Ed Ahern resumed writing after forty odd years in foreign intelligence and international sales. He’s had over two hundred fifty stories and poems published so far, and six books. Ed works the other side of writing at Bewildering Stories, where he sits on the review board and manages a posse of six review editors.

Ahern on social media:

https://www.facebook.com/EdAhern73/?ref=bookmarks
https://www.instagram.com/edwardahern1860/

From the back porch of a war by James Feichthaler

From the back porch of a war

I wish I could be like this dandelion —
patient, awaiting rains. Thousands are dying,
and we’ve been told to stay inside our homes
to keep the numbers down. The squirrels aren’t buying
such lousy edicts, rummaging through our garden
for anything to stuff between their gums.
They don’t have bills past due or rent to pay,
patients to tend to, politicians’ lies
to aggravate their fears in these dark times;
oblivious to the shortage of supplies
in hospitals, to a panic that only comes
when having too much (as a luxury)
infects the brain. Here, on this warm March day,
their hoarding means new life is on the way.

*

James Feichthaler is a poet and essayist whose work has most recently appeared in Sortes, Schuylkill Valley Journal, Martin Lake Journal, and the Mad Poets Society’s Local Lyrics series. His new book The Rise of the COVFEFE, a poetical satire of these divided and uncertain times, was recently published by Parnilis Media. He is also the host of an open mic reading in Manayunk, PA called The Dead Bards of Philadelphia.
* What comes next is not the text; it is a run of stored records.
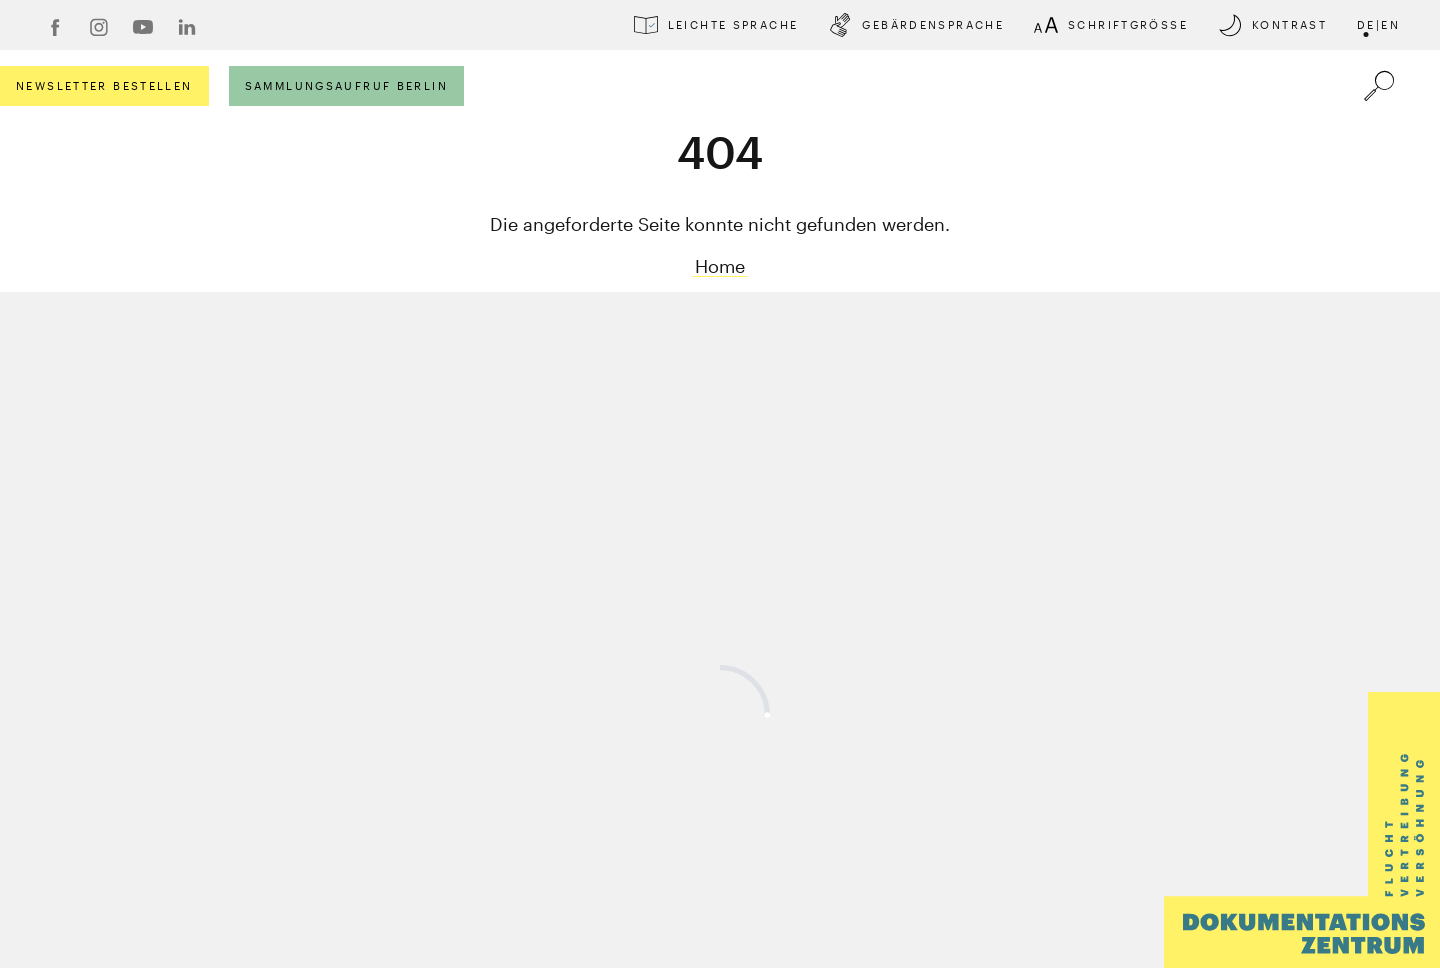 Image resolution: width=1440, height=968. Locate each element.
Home (720, 266)
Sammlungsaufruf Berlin (346, 85)
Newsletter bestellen (104, 85)
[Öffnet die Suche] (1379, 86) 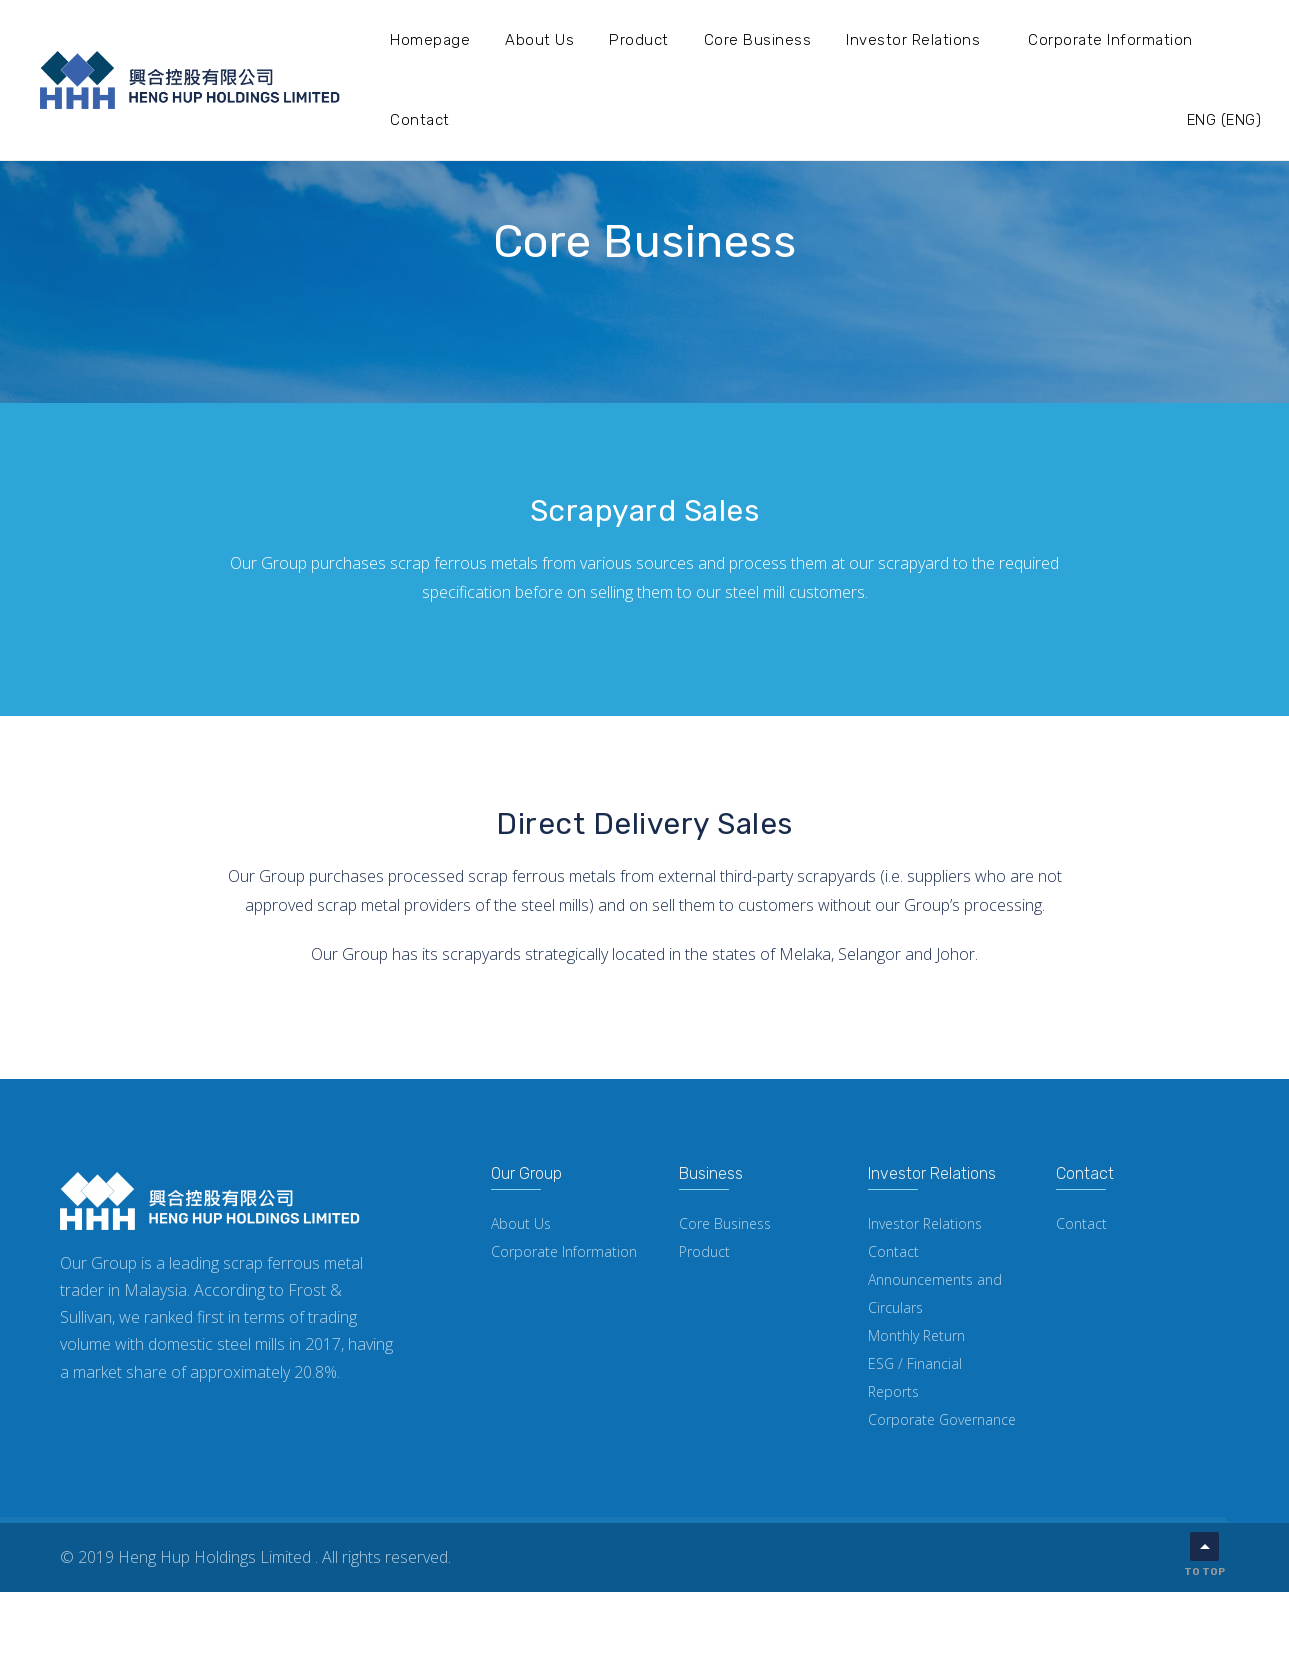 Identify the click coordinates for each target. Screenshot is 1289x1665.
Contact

Two Poems by Francine Witte

In the teal of morning

Sun lamping up the sky,
we rub our cloud eyes, rub
the fossil night off and start
the dayburn. Turn on the radio,
same old talk of a planet cracked
and ribbed with fires and flood
and hate, tarred up with sludge,
which, really, could have been
glitter if only we had tried.

*

Sunfizzle

And the drip of daywater
slowing, slowing. Nearby,
burnt rubber from a car
speeding on its way to begin
something, to end something.
Shreds of the day in the sky
going violet with twilight.
The sulk of the sun, its
fizzle coming to a dead
stop, the walkaway of time.

*

Francine Witte’s poetry and fiction have appeared in Smokelong Quarterly, Wigleaf, Mid-American Review, Passages North, and many others. Her latest books are Dressed All Wrong for This (Blue Light Press,) The Way of the Wind (AdHoc fiction,) and (The Theory of Flesh.) Her chapbook, The Cake, The Smoke, The Moon (flash fiction) will be published by ELJ September, 2021. She lives in NYC.